> AIM OF THE TASK: Where the records below show a line containing "BMW 2V Boxer, 4V Boxer, K-Modelle", start copying; end with the line containing "Mehrwertsteuer im jeweiligen Lieferland.", and copy it too.

> SOURCE INFORMATION:

···

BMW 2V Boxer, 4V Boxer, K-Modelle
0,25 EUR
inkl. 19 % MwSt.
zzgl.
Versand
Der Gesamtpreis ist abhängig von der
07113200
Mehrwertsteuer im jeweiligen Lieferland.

···

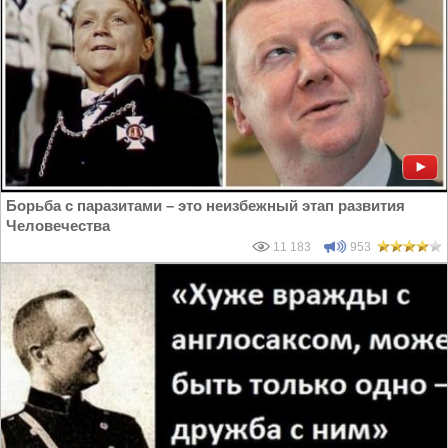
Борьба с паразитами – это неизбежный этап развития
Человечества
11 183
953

···

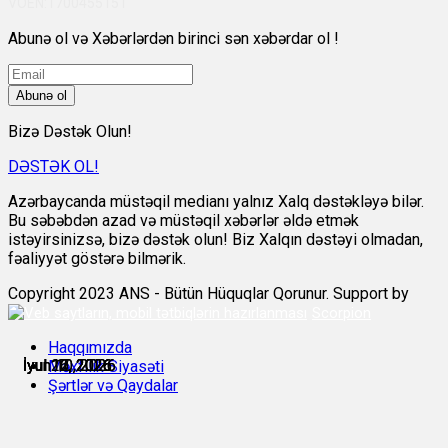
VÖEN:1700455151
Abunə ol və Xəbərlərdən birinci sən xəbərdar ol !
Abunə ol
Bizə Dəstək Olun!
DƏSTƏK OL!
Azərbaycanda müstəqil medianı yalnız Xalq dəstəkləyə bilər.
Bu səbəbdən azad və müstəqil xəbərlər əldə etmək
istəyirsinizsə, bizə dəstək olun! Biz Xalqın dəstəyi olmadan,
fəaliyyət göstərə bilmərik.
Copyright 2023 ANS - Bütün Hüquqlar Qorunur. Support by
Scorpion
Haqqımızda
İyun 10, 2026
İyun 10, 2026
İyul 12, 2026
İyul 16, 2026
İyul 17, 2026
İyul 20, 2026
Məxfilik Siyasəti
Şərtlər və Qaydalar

···

> RESPONSE AREA:
BMW 2V Boxer, 4V Boxer, K-Modelle
0,25 EUR
inkl. 19 % MwSt.
zzgl.
Versand
Der Gesamtpreis ist abhängig von der
07113200
Mehrwertsteuer im jeweiligen Lieferland.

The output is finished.